13. Bölüm

3.5K 272 41
                                    

Sehun sıkıcı ve bunaltıcı ortamdaki konuşmalardan bunalmıştı. Biran önce Luhan'ın yanına gitmek onun yanında huzurunu tekrar sağlamak istiyordu. Dışarıda yalnız olduğunu düşündükçe endişesi katlanıyordu. Tek başına dışarı çıkmasına izin verdiği için pişmanlık her geçen saniyede kendini belli etmeye başlamıştı. Salondan direk balkona çıktığında gözleri Luhan'ı aradı. İçinde bu zamana kadar hissetmediği bir korku oluştu.

Tao Luhan için edişelendiğinden sert bir şekilde kapıyı açarak balkona girdi. Sehun'un da orda olmasını beklemiyordu. Bu hızlı giriş Sehun'un sıçrayarak kendisine gelmesine neden oldu.

"Acil bir durum var Majesteleri. Bir kaç adamın ormana doğru kaçtıkları bilgisi geldi. Kraliçe'nin peşinde olan adamlar olduğunu düşünüyorum." Tao Luhan'ın burda olmadığını farkedince korktuğu endişelendiği şeyin gerçekleştiğini anladı.

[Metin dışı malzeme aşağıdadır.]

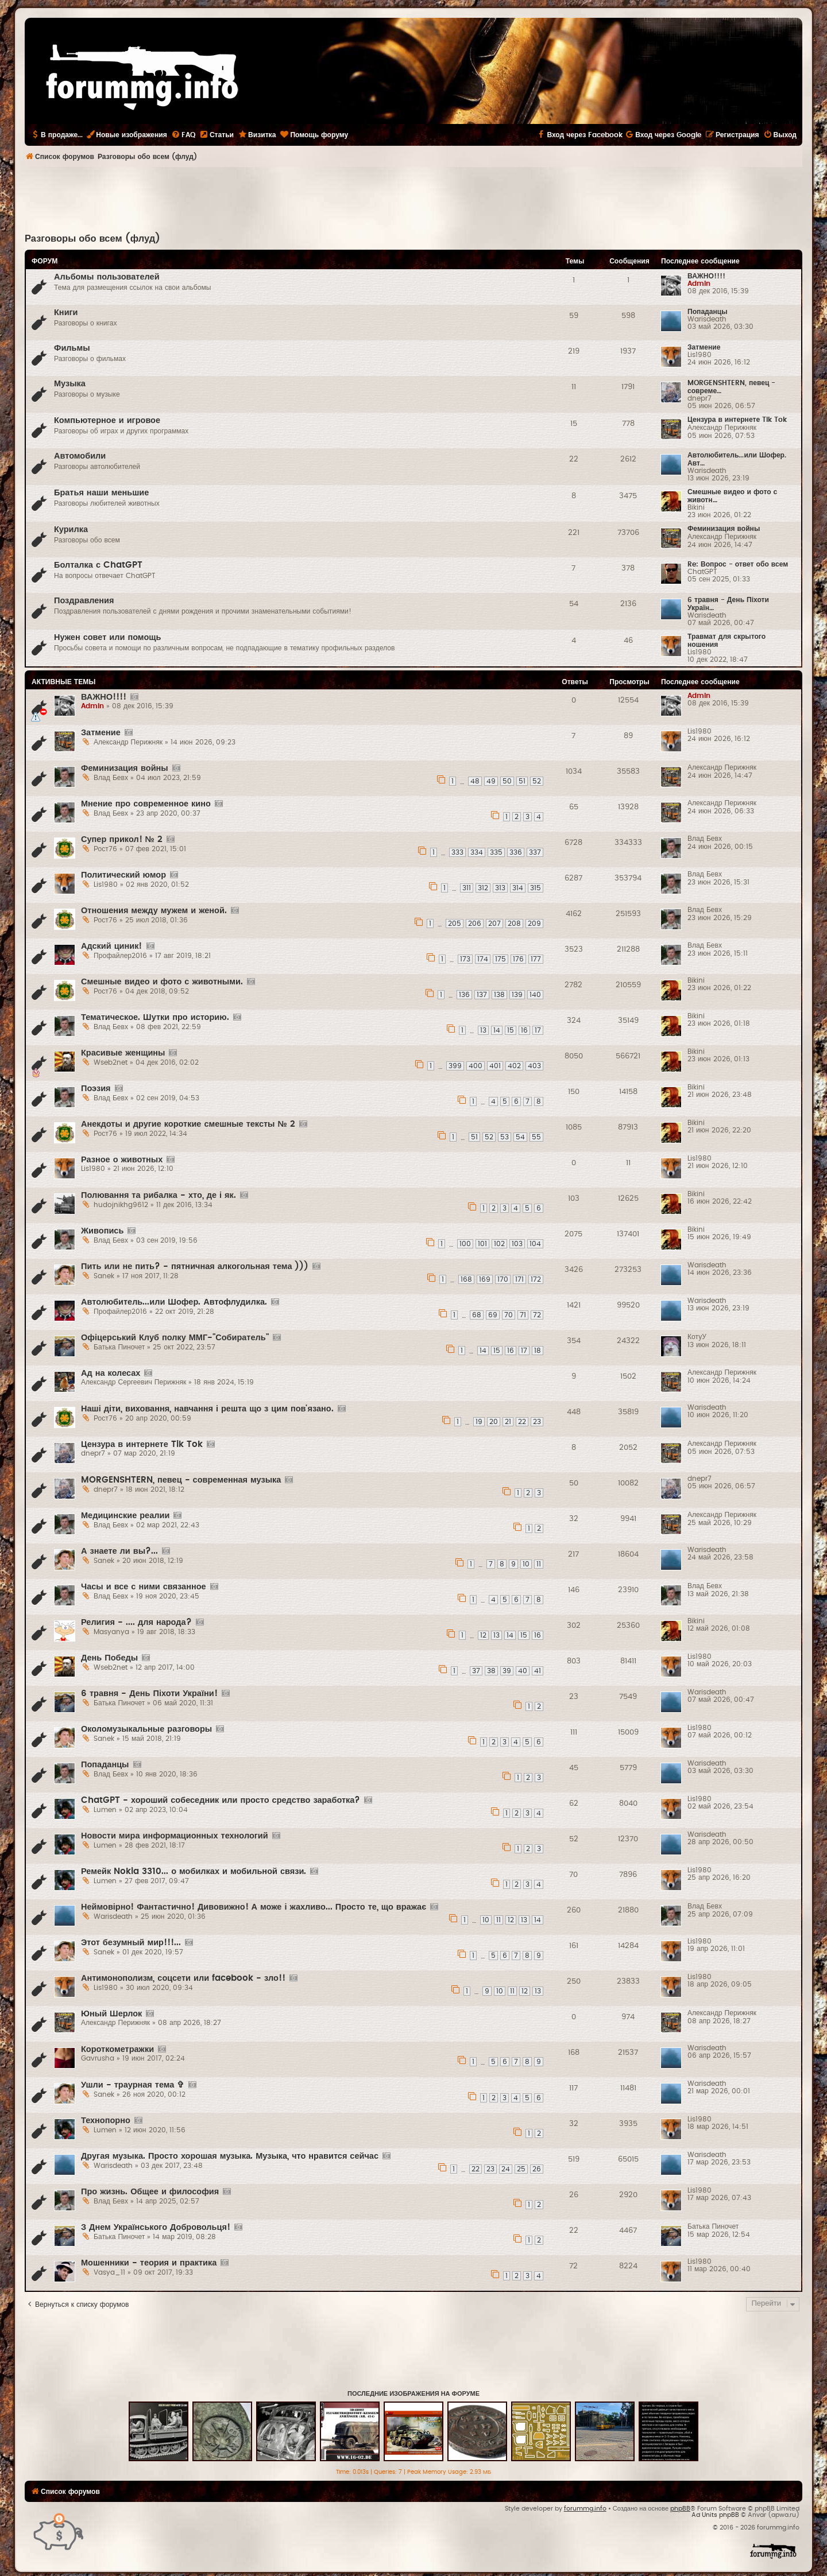  What do you see at coordinates (146, 804) in the screenshot?
I see `Мнение про современное кино` at bounding box center [146, 804].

Sehun tüm kanının vücudundan çekildiği hissetti ve kelimeleri özenle seçerek korkusu dudaklarına vurmuş bir şekilde kekeleyerek sordu. "Ta.. Tao Luhan nerede? Ondan gözünüzü ayırmamanız gerekmiyor muydu? Şimdi neden onu burda göremiyorum? Cevap versene."

"Beni affedin majesteleri. Kesinlikle benim hatam. Görevimi yerine getiremedim. Hemen arama çalışmalarını başlatıyorum." korkuyla cevapladı Tao.

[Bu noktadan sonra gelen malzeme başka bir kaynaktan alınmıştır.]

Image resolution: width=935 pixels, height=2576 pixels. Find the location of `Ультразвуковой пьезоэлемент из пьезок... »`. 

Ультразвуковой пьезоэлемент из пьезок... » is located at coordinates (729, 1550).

"Adamlarını iyi eğitememişsin Tao. Senden böyle bir disiplinsizlik beklemezdim. Beni hayal kırıklığına uğrattın. Adamlarını ormana yönlendir. Onu bulmadan geri dönmesinler. Sarayın giriş çıkışlarını kapatın. Bende şimdi ormana onu aramaya çıkıyorum." sert bir şekilde emirlerini ilettikten sonra harekete geçti. Öfkeliydi ama kendi akılsızlığına. Sadece kendi suçu için günah keçisi arıyordu. Bulduğu kişi ise karşısında endişeyle bekleyen Taoydu.

"Bu çok tehlikeli majesteleri bu işi bize bırakın lütfen. Sizin başınızada birşey gelmesi isteyeceğimiz son şey." Tao kralında tehlikede olması düşüncesiyle paniklerken Sehun soğuk kanlılığını korumaya çalışıyordu.

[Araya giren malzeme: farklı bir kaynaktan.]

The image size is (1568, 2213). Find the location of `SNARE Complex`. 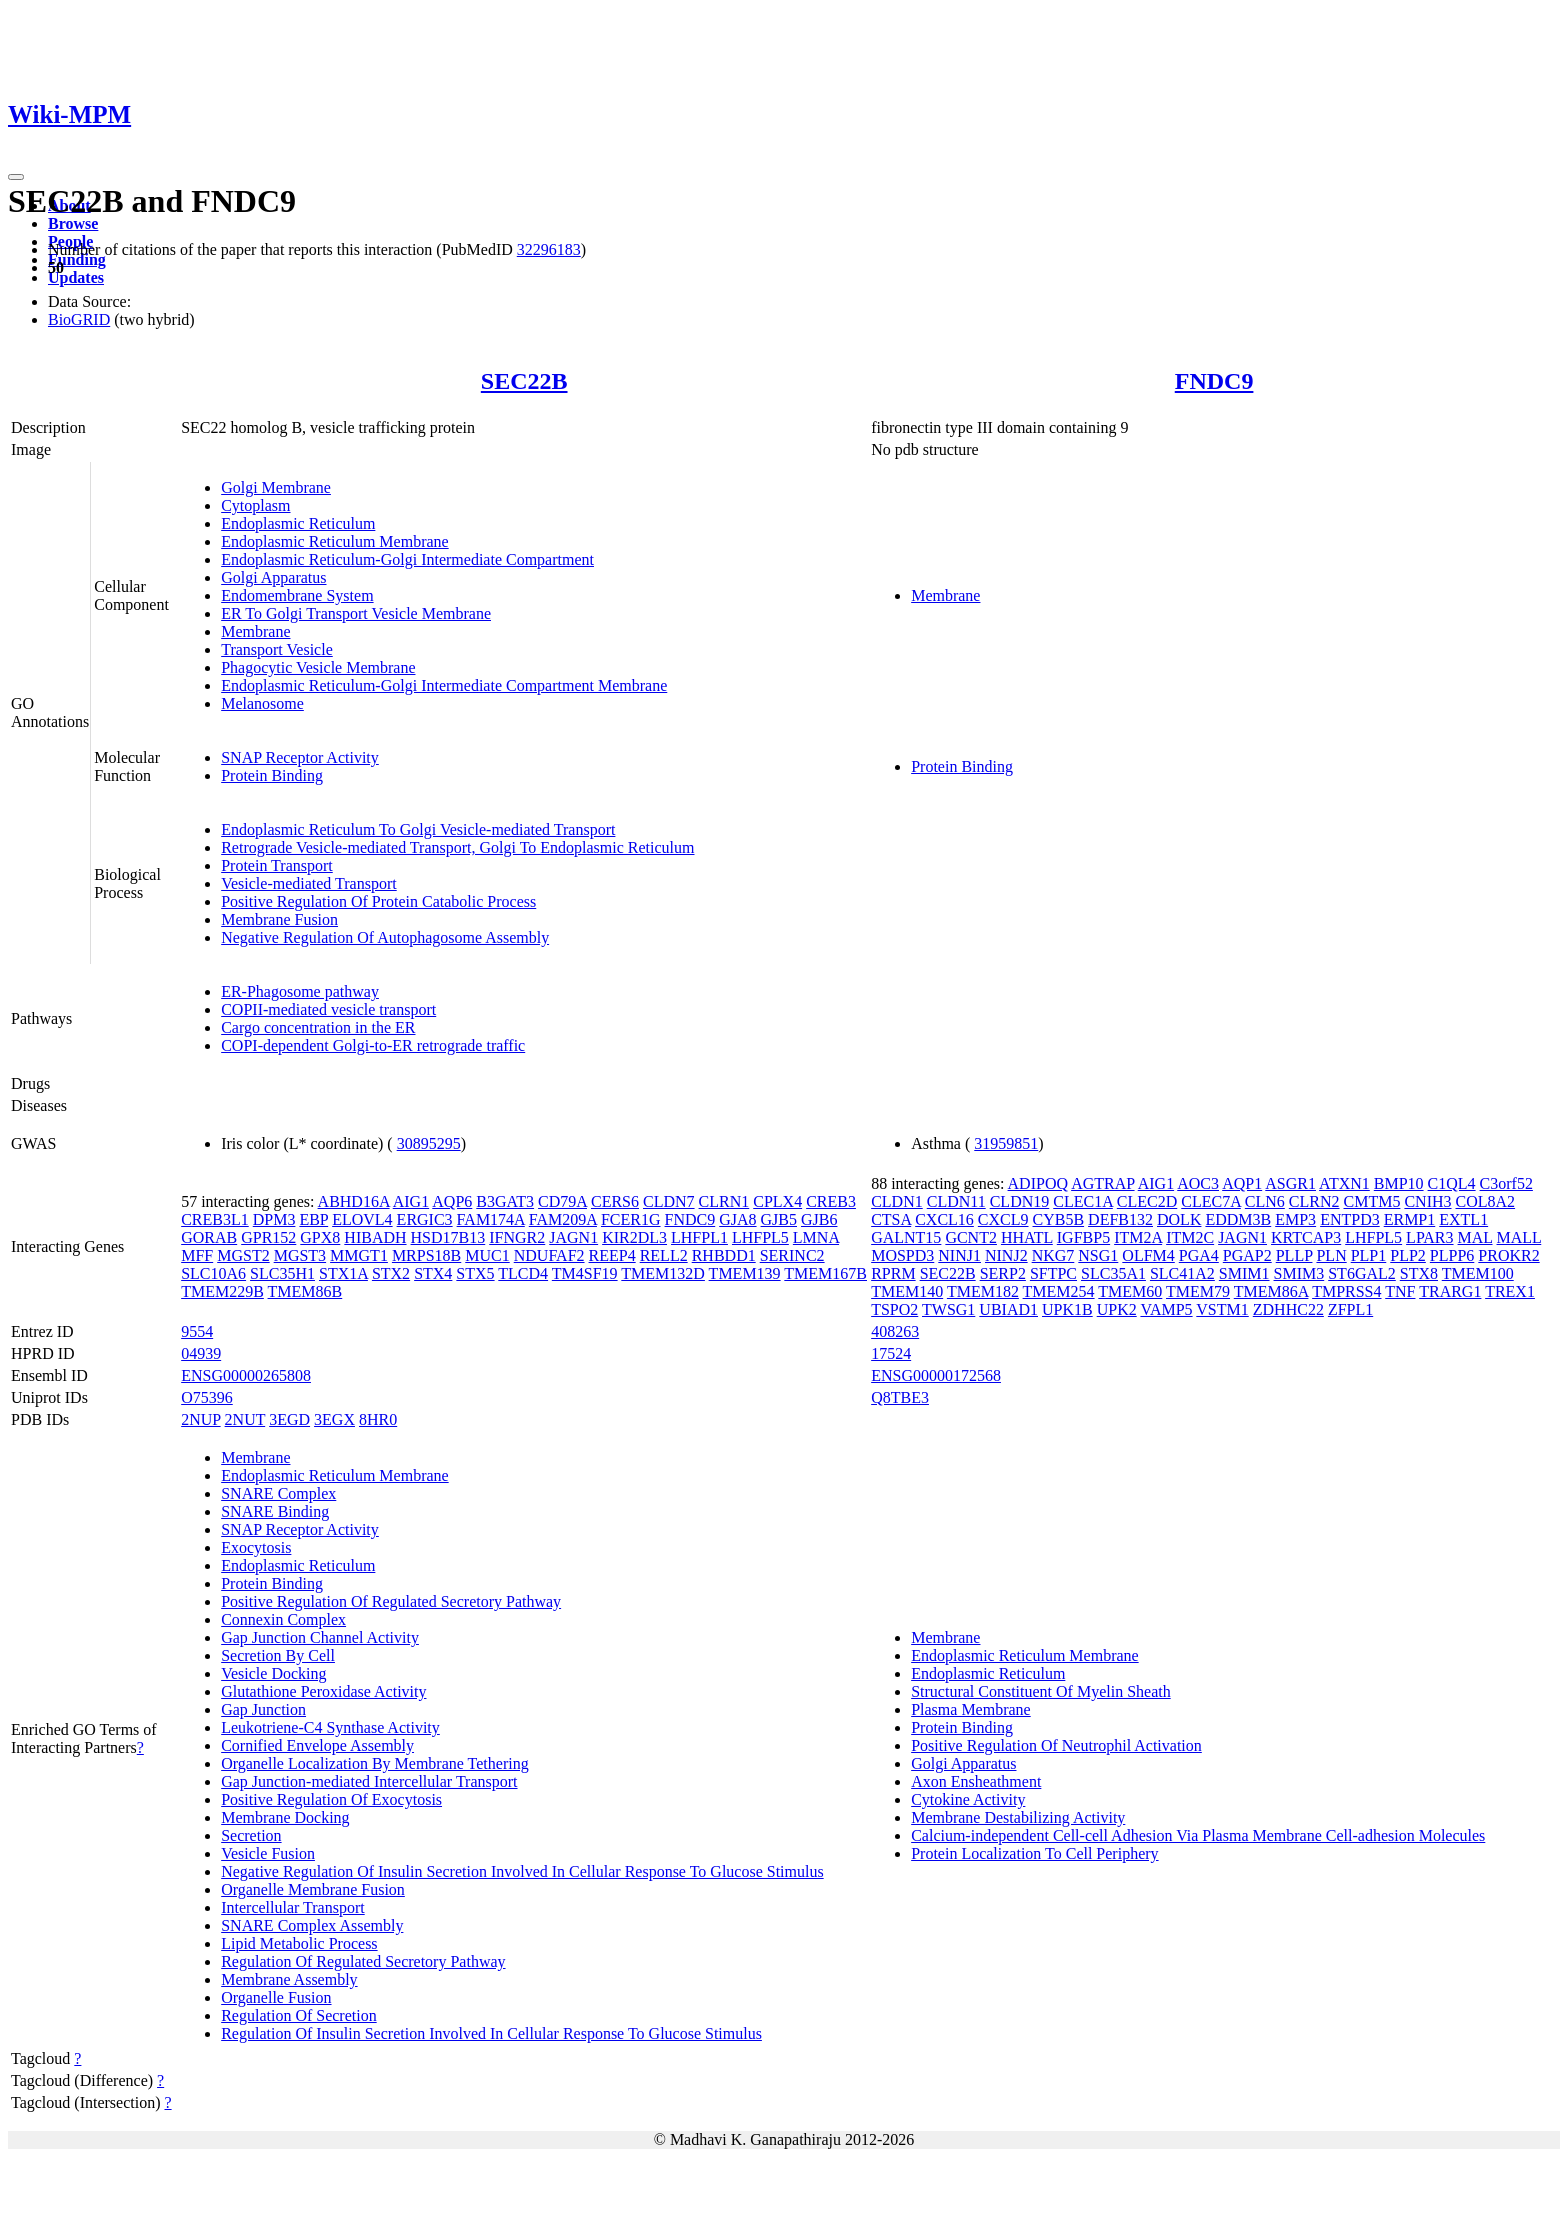 SNARE Complex is located at coordinates (278, 1493).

"Sence Kraliçem tek başına, ormanda peşindeki adamlardan kaçmaya çalışırken ben burada rahatça bekleyebilecek bir insan mıyım Tao? Ne kadar korkmuş ve zarar görmüş olabileceğini düşündükçe kalbim sızlıyor ve bir daha hiç atmayacakmış gibi hissediyorum. Bu son kararım şimdi gidelim." Sehun kesin bir şekilde konuştu.

Hızlı bir şekilde aşağıya inip ormana dağıldılar. Korumalardan ayrı bir şekilde Sehun Luhan'ı kendi başına aramaya başladı. Onun olanı yani kraliçesini geri istiyordu. Bulmak için elinden geleni yapacaktı.

Onu kaybetme düşüncesi canını yakıyordu. Pişmandı yaptıklarından ve ona yaşattıklarından. Tanrıya onu ona vermesi için delicesine dua ediyordu.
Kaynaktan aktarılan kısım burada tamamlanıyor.